3. The Ghost tells Hamlet that it cannot reveal the "secrets of [its] prison-house" immediately after partially revealing them.

4. Hamlet seems to invent the idea of staging a play that mimics the murder of his father after giving instructions to the First Player to stage exactly such a play.

5. An audience accepts both of the incompatible facts that Claudius would become king by virtue of his blood relation to King Hamlet and, later, that Laertes could become king because of popular support (here it seems that Shakespeare is toying with the fact that Denmark was an elected monarchy, a seemingly non-sequitorial form of government).

6. Gertrude accepts the idea that Hamlet is "author" of his own exile; earlier in the Closet scene, she acknowledges that Claudius had planned Hamlet's removal much earlier. Similarly, Hamlet is the one that introduces the idea that he is to be sent to England in this scene and then later expresses (possibly mock) surprise to Claudius that he is to be sent away.

7. Claudius expresses need to "countenance and excuse" the murder of Polonius, then later explains that one of the reasons that he didn't send Hamlet to England earlier was the general population's love for him -- a love that "dip[s] all his faults in their affection" and "converts his gyves to graces."

8. In the same scene, Hamlet moves from saying that the wars between Poland and Norway are "th'impostume of much wealth and peace" to saying that "rightly to be great / is not to stir without great argument / but greatly to find quarrel in a straw / when honour's at the stake."

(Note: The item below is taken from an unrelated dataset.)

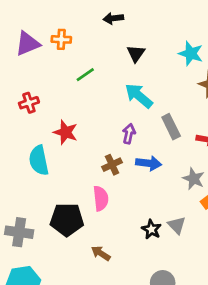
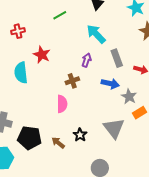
blue arrow: (149, 163) -> (110, 84), moved
black pentagon: (67, 220) -> (29, 138), moved
gray triangle: (177, 225) -> (114, 128), size x1.6
black star: (151, 229) -> (80, 135), moved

9. Hamlet first claims a firm, morally relativistic position that "there is nothing good or bad / but thinking makes it so" but then asserts blanketly that "there's a divinity that shapes our ends."

10. Ophelia is treated as a suicide although there is no evidence that she deliberately killed herself; when Laertes confronts the priest, he never questions that she is a suicide, just the priest's heartless rigidity.

11. In the same scene where Claudius notes that "of Hamlet our dear brother's death / The memory be green", he also upbraids his nephew for persisting in "obstinate condolement" over the former king.

12. In the play's third scene an audience is invited to fault Polonius for his too- stubborn and too-callous rejection of Ophelia’s insistences that Hamlet loves her. Throughout the remainder of the play, however, it is frequently invited to fault him for stubbornly holding the opposite view -- that frustrated love for Ophelia is the only possible motivational factor behind Hamlet’s madness2.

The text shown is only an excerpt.